Le deuxième facteur est lié à la naissance d’un espace kurde autonome en Syrie à l’été 2012, à un moment où le régime de Bachar al-Assad, si répressif à l’encontre des Kurdes tout au long de la décennie 2000, se rendait à l’évidence qu’il n’était plus en mesure de contrôler la totalité de son territoire. Ce retrait, somme toute classique de la part d’un État en crise, était aussi une façon de rendre la monnaie de sa pièce à la Turquie, qui soutient – et sans doute arme – l’opposition syrienne. La région kurde est passée, en effet, sous le contrôle armé du Pyd, une organisation proche du Pkk. La médiation du gouvernement kurde irakien a largement contribué à « pacifier » les rapports entre cette organisation et les autres partis politiques kurdes réunis dans un front.

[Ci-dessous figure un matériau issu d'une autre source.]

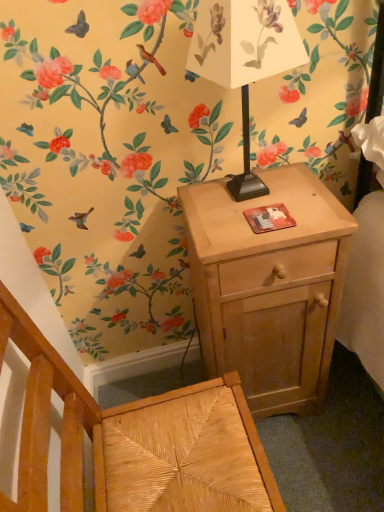 Identify the location of free space to the right of white paper lampshade at upper center. The height and width of the screenshot is (512, 384). (304, 192). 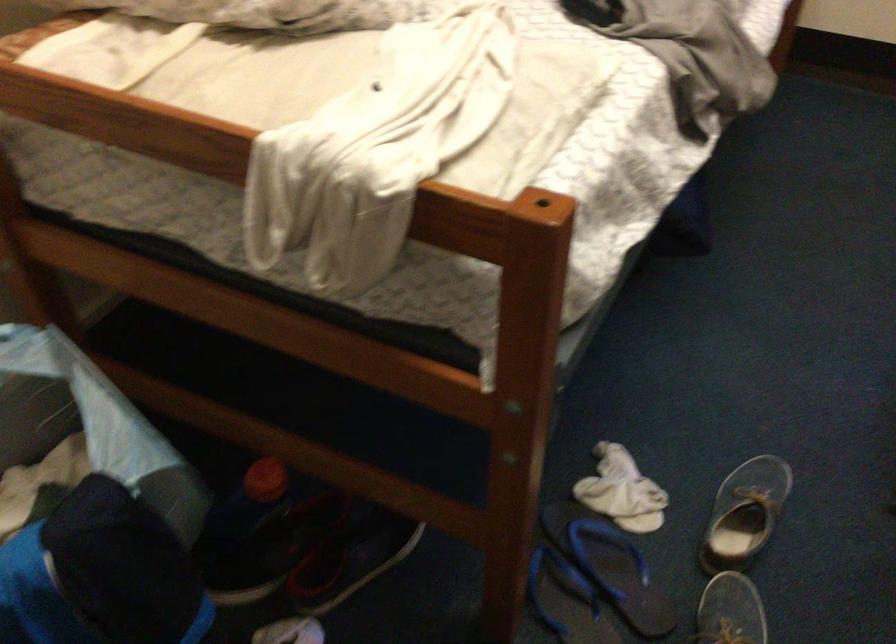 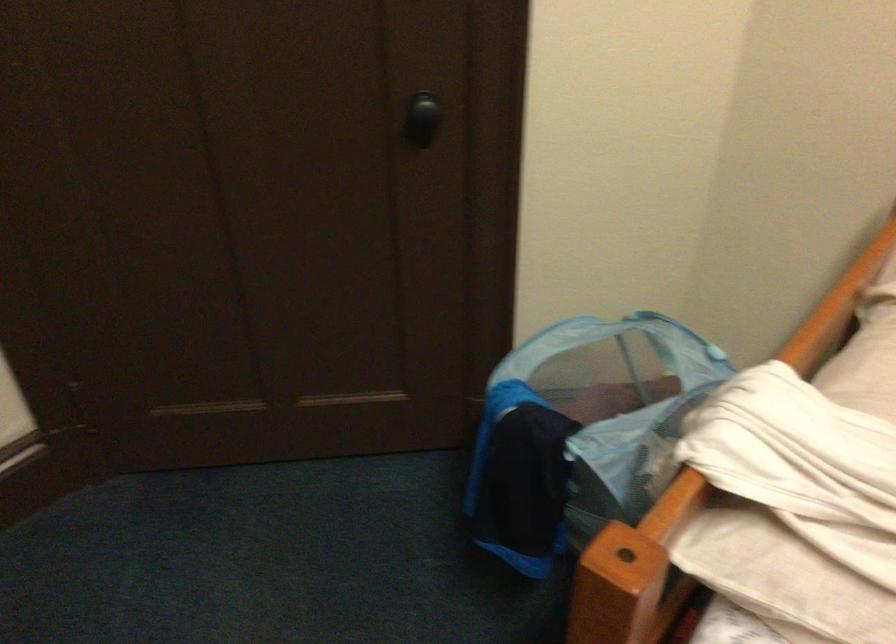 The images are taken continuously from a first-person perspective. In which direction is your viewpoint rotating?

The rotation direction of the camera is left-down. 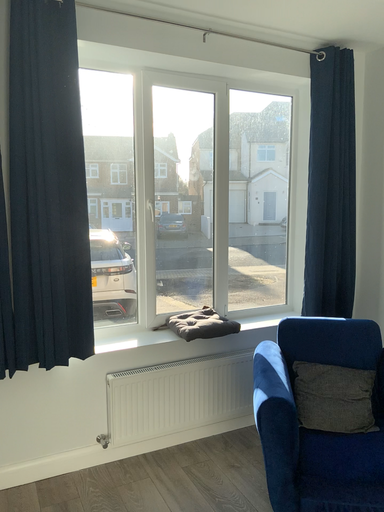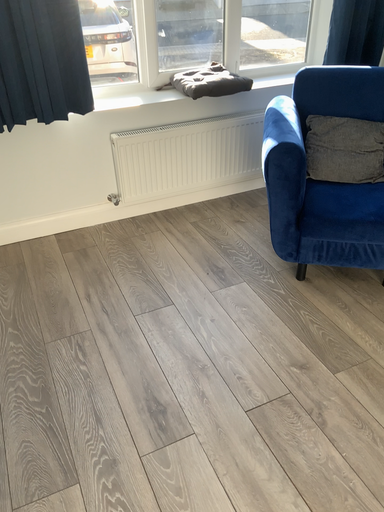 Question: Which way did the camera rotate in the video?

Choices:
 (A) rotated downward
 (B) rotated upward

Answer: (A) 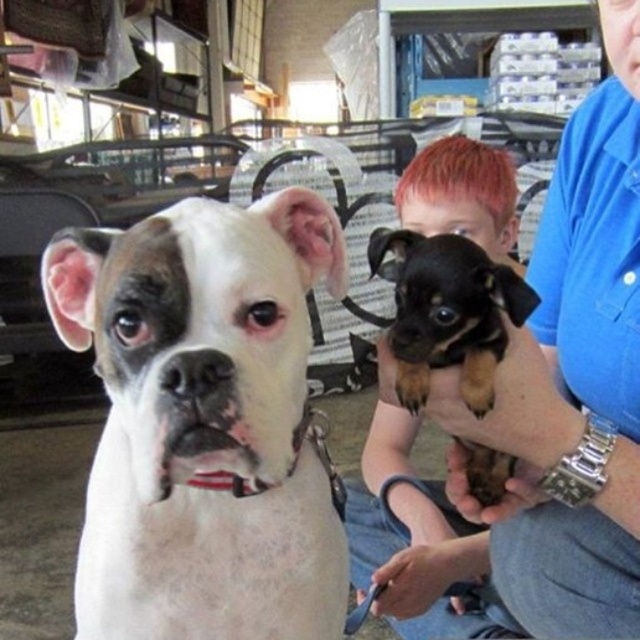 Based on the scene description, can you determine which dog is taller between the white fur dog at left and the smooth black fur at center?

The white fur dog at left is not as tall as smooth black fur at center, so the smooth black fur at center is taller.

You are standing in front of the white fur dog at left in the pet store. You want to pet the dog but need to know if you can reach it without moving closer. The average human arm length is about 28 inches. Can you comfortably reach the dog?

The distance between you and the white fur dog at left is 17.28 inches, which is less than the average human arm length of 28 inches. Therefore, you can comfortably reach the dog without needing to move closer. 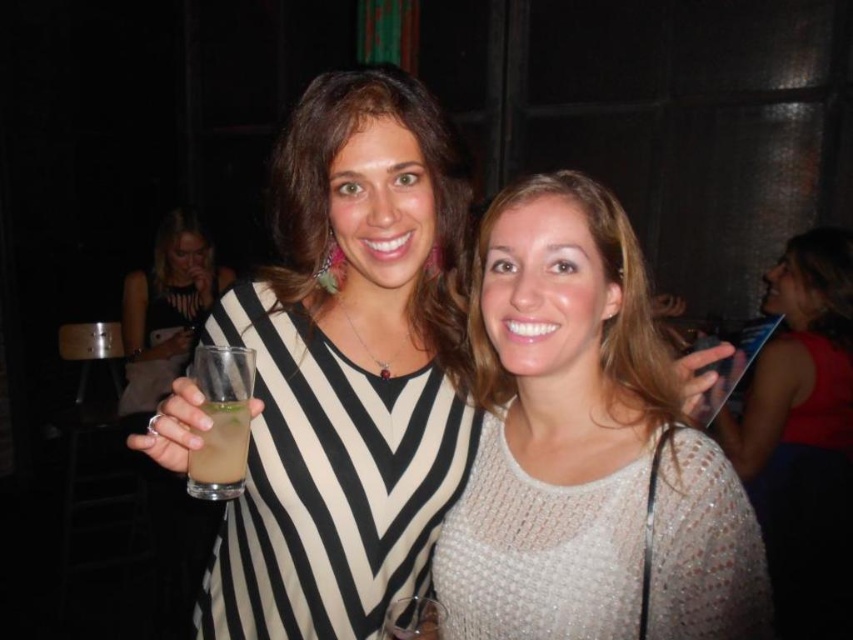 Question: Is the position of white knitted sweater at center less distant than that of clear glass wine glass at center?

Choices:
 (A) yes
 (B) no

Answer: (B)

Question: Which object is positioned farthest from the white knitted sweater at center?

Choices:
 (A) white textured sweater at right
 (B) clear plastic glass at left
 (C) clear glass wine glass at center
 (D) clear plastic cup at center

Answer: (D)

Question: Which object is farther from the camera taking this photo?

Choices:
 (A) white knitted sweater at center
 (B) clear plastic cup at center

Answer: (B)

Question: Is black and white striped dress at center to the left of clear plastic glass at left from the viewer's perspective?

Choices:
 (A) no
 (B) yes

Answer: (A)

Question: Can you confirm if white knitted sweater at center is wider than clear glass wine glass at center?

Choices:
 (A) no
 (B) yes

Answer: (B)

Question: Based on their relative distances, which object is nearer to the white textured sweater at right?

Choices:
 (A) black and white striped dress at center
 (B) clear plastic glass at left
 (C) clear glass wine glass at center

Answer: (A)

Le troisième facteur est lié au Kurdistan d’Iran qui, après avoir caressé l’espoir de réformes durables sous la présidence de Khatami, est devenu le théâtre d’une répression massive sous Mahmoud Ahmadinejad. Alors que le boycott des élections « nationales » s’institutionnalise au Kurdistan, la région connaît une grande effervescence culturelle et identitaire.
En quatrième lieu, dans un contexte où le kémalisme, « doctrine officielle » du pays, se trouve vidé, du moins provisoirement, de toute capacité de mobilisation, le fait kurde ne peut plus être nié en Turquie. S’il est vrai que le Pkk, acteur de référence de l’espace kurde, semble hésiter entre la lutte armée et la résistance non violente, la mouvance kurde au sens large, comprenant le parti légal kurde Bdp (Parti de la paix et de la démocratie) et de nombreux comités locaux, constitue un véritable bloc hégémonique dans l’ensemble du Kurdistan de Turquie.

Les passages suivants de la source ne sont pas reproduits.